Ciro: —Como penalista.

Fernando: —¿Y Gabriel Turbay?

Ciro: —Como amigo.

En la calle gritan los voceadores de prensa y los loteros.

Fernando: —¡Cómo despilfarran papel en Colombia! Y pensar que en París, en Roma, en Londres, las ediciones son de ocho páginas, porque no tienen papel. Y aquí echan hasta 24 páginas en tonterías, avisos y noticias trasnochadas. Y yo los leo por Benitín y Eneas.

Ciro: —Y no obstante, no tenemos una revista literaria que valga la pena.

Fernando: —Aquí no hay más que gacetilleros… Ciro: ¿Por qué no fundamos tú y yo una buena revista, sin avisos, con la única colaboración de nosotros dos?

Ciro: —Porque no la compran ni la leen. Porque tus prosas y mis versos no son para esta clase de gente. Y eso que tú vendías tus libros…

Fernando: —Vendí aquellos en donde insultaba a mis conciudadanos. Aquí compran la diatriba, el panfleto. Los libros serios, sencillos, como mi Remordimiento, no tienen cotización en el mercado.

Ciro: —La pornografía, la calumnia, eso sí les encanta.

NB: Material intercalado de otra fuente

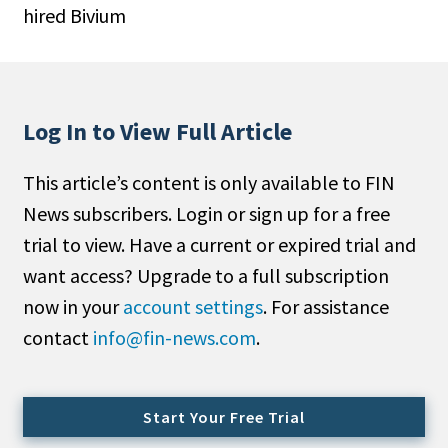
hired Bivium
People Moves
Industry News
Type
Log In to View Full Article
Public
This article’s content is only available to FIN
Non-Profit
News subscribers. Login or sign up for a free
Search
trial to view. Have a current or expired trial and
want access? Upgrade to a full subscription
All
now in your
account settings
. For assistance
Administrator/Record Keeper
contact
info@fin-news.com
.
Alternatives
Asset Study/Review
Cash/Currency
Start Your Free Trial
Consultant/OCIO/Discretionary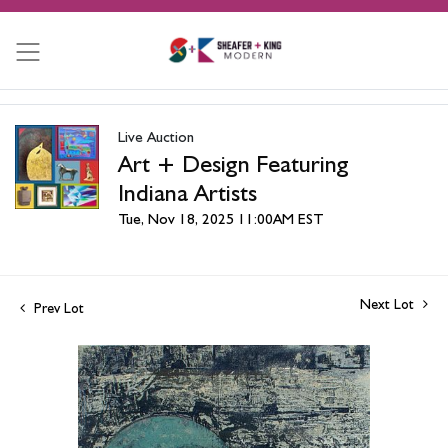
Live Auction
Art + Design Featuring
Indiana Artists
Tue, Nov 18, 2025 11:00AM EST
Next Lot
Prev Lot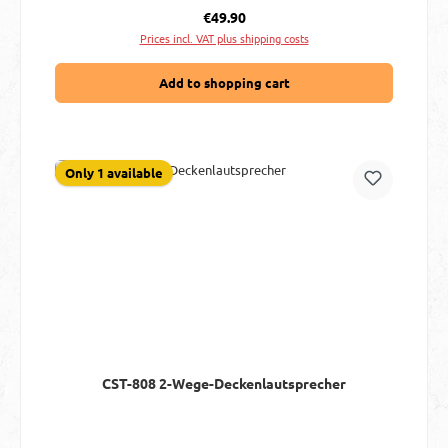
Regular price:
€49.90
Prices incl. VAT plus shipping costs
Add to shopping cart
Only 1 available
CST-808 2-Wege-Deckenlautsprecher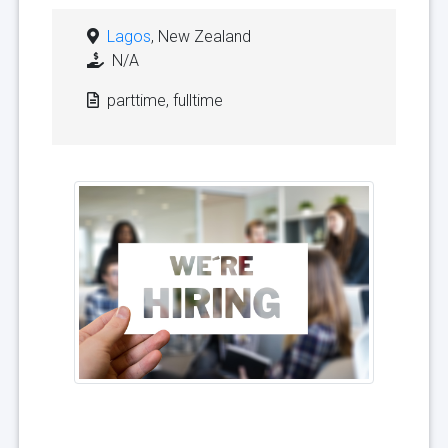
Lagos
, New Zealand
N/A
parttime, fulltime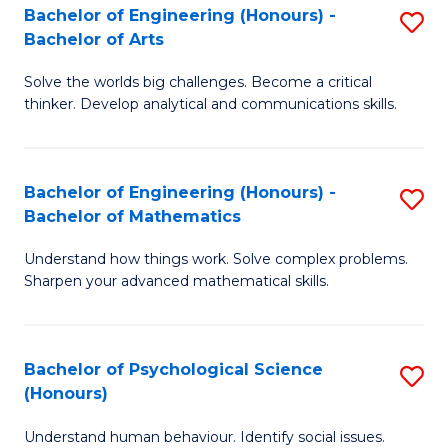
Bachelor of Engineering (Honours) -
S
H
Fa
Bachelor of Arts
B
S
Solve the worlds big challenges. Become a critical
of
(
thinker. Develop analytical and communications skills.
E
(
(
Sc
Bachelor of Engineering (Honours) -
S
-
to
Bachelor of Mathematics
B
B
C
Understand how things work. Solve complex problems.
of
of
Fa
Sharpen your advanced mathematical skills.
E
Ar
(
to
Bachelor of Psychological Science
S
-
C
(Honours)
B
B
Fa
Understand human behaviour. Identify social issues.
of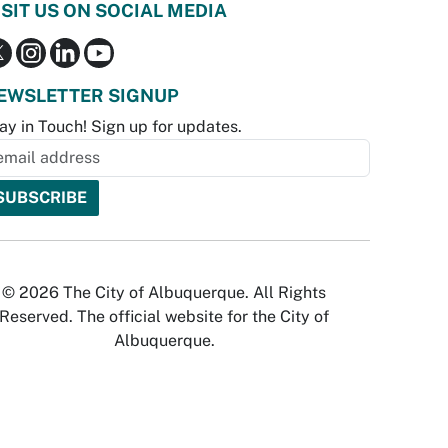
ISIT US ON SOCIAL MEDIA
EWSLETTER SIGNUP
ay in Touch! Sign up for updates.
© 2026 The City of Albuquerque. All Rights
Reserved. The official website for the City of
Albuquerque.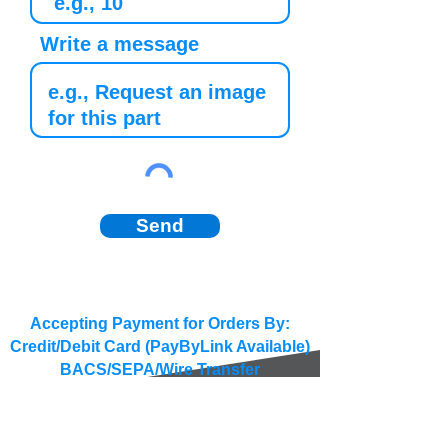
Write a message
Send
Accepting Payment for Orders By:
Credit/Debit Card (PayByLink Available)
BACS/SEPA/Wire Transfer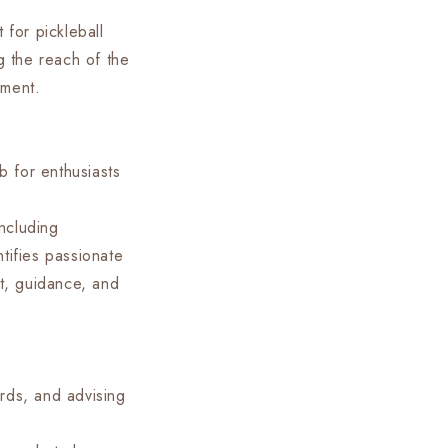
 for pickleball
 the reach of the
pment.
b for enthusiasts
including
tifies passionate
t, guidance, and
rds, and advising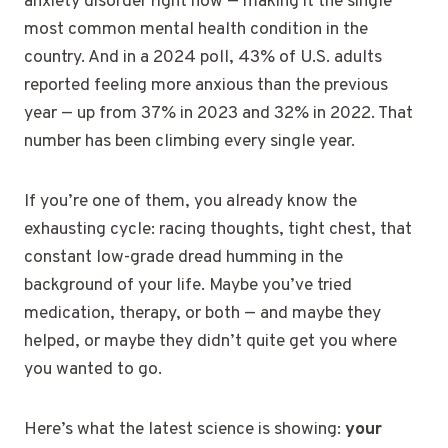
anxiety disorder right now — making it the single
most common mental health condition in the
country. And in a 2024 poll, 43% of U.S. adults
reported feeling more anxious than the previous
year — up from 37% in 2023 and 32% in 2022. That
number has been climbing every single year.
If you’re one of them, you already know the
exhausting cycle: racing thoughts, tight chest, that
constant low-grade dread humming in the
background of your life. Maybe you’ve tried
medication, therapy, or both — and maybe they
helped, or maybe they didn’t quite get you where
you wanted to go.
Here’s what the latest science is showing:
your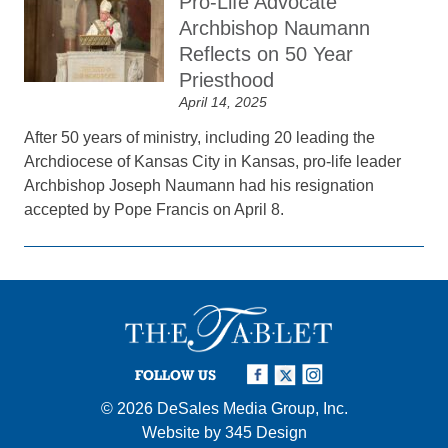
Pro-Life Advocate
Archbishop Naumann
Reflects on 50 Year
Priesthood
April 14, 2025
After 50 years of ministry, including 20 leading the
Archdiocese of Kansas City in Kansas, pro-life leader
Archbishop Joseph Naumann had his resignation
accepted by Pope Francis on April 8.
FOLLOW US
© 2026
DeSales Media Group, Inc.
Website by
345 Design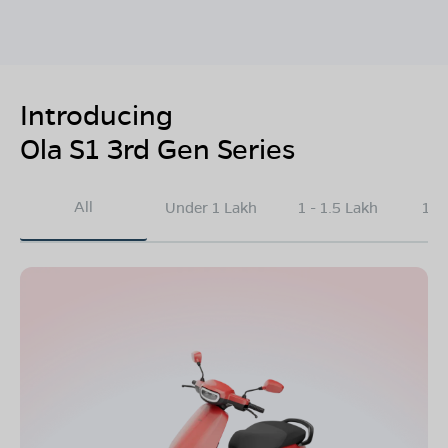
Introducing
Ola S1 3rd Gen Series
All
Under 1 Lakh
1 - 1.5 Lakh
1.5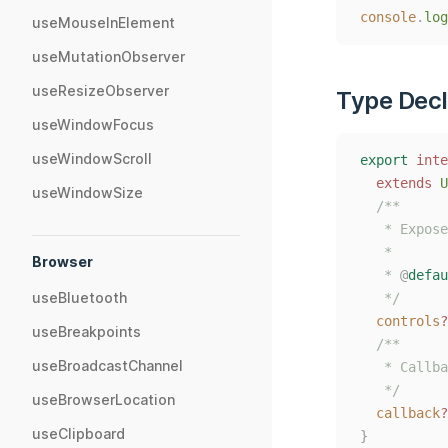
console
.
log
useMouseInElement
useMutationObserver
useResizeObserver
Type Decl
useWindowFocus
useWindowScroll
export
inte
extends
U
useWindowSize
/**
   * Expose
   *
Browser
   * 
@
defau
useBluetooth
   */
controls
?
useBreakpoints
/**
useBroadcastChannel
   * Callba
   */
useBrowserLocation
callback
?
useClipboard
}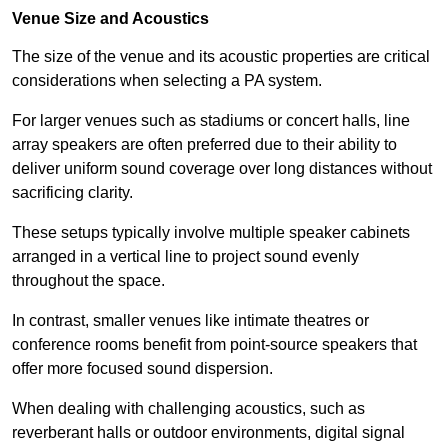
Venue Size and Acoustics
The size of the venue and its acoustic properties are critical
considerations when selecting a PA system.
For larger venues such as stadiums or concert halls, line
array speakers are often preferred due to their ability to
deliver uniform sound coverage over long distances without
sacrificing clarity.
These setups typically involve multiple speaker cabinets
arranged in a vertical line to project sound evenly
throughout the space.
In contrast, smaller venues like intimate theatres or
conference rooms benefit from point-source speakers that
offer more focused sound dispersion.
When dealing with challenging acoustics, such as
reverberant halls or outdoor environments, digital signal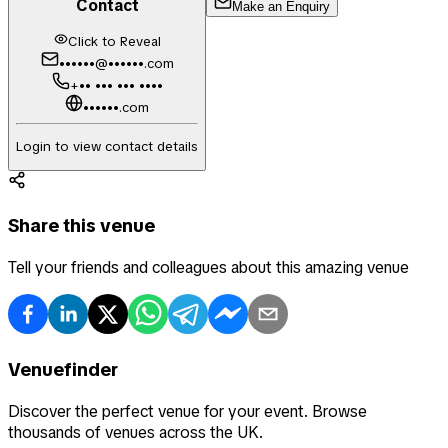
Contact
Make an Enquiry
Click to Reveal
••••••@••••••.com
+•• ••• ••• ••••
••••••.com
Login to view contact details
Share this venue
Tell your friends and colleagues about this amazing venue
Venuefinder
Discover the perfect venue for your event. Browse
thousands of venues across the UK.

Fernando: —Todo está oscuro. Vámonos, Ciro.

Ciro: —Pero, ¿hacia dónde, Fernando?

Fernando: —Vámonos a París. Vendamos lo que tenemos y ponemos allá una casa de huéspedes… Yo me entiendo con estos y tú con las huéspedas. Vámonos a morir en París, Ciro, vámonos…

Ciro: — «Me moriré en París con aguacero»…, como dijo Vallejo.

Fernando: —¿Te da miedo la muerte?

Ciro: —¡Miedo no! Pero te digo que para enterrarme me van a tener que matar…

Fernando: —¿Y el infierno?

Ciro: —Qué va… El entierro… ¿Y a ti?

Fernando: —El purgatorio y el infierno son mi preocupación.

Ciro: —¿Y el cielo se lo dejamos al «Tuso» Navarro?

Fernando: —Si yo estuviera seguro de ir al cielo, le dejaría mi casa de campo de Envigado a estos usureros de Medellín. ¡El cielo debe ser muy bello, Ciro, muy bello!

Ciro: —Y además no hay que pagar arrendamientos, como dijo el Padre Mojica.

Fernando: —No te burles, Ciro, de mis creencias.

Ciro: —No me burlo de tus creencias, Fernando. Cree todo lo que tú quieras.

Fernando: —Cuando te mueras te voy a mandar a decir una misa bajo las ceibas de Envigado.

Ciro: —Te anticipo mis agradecimientos. Y cuando tú mueras te pondré este epitafio: «¡¡¡No me frieguen!!!».

Fernando: —Me gusta. La cuestión está en que estas industrias de Antioquia no vayan a invitar a mi entierro, con el ánimo de anunciar sus productos.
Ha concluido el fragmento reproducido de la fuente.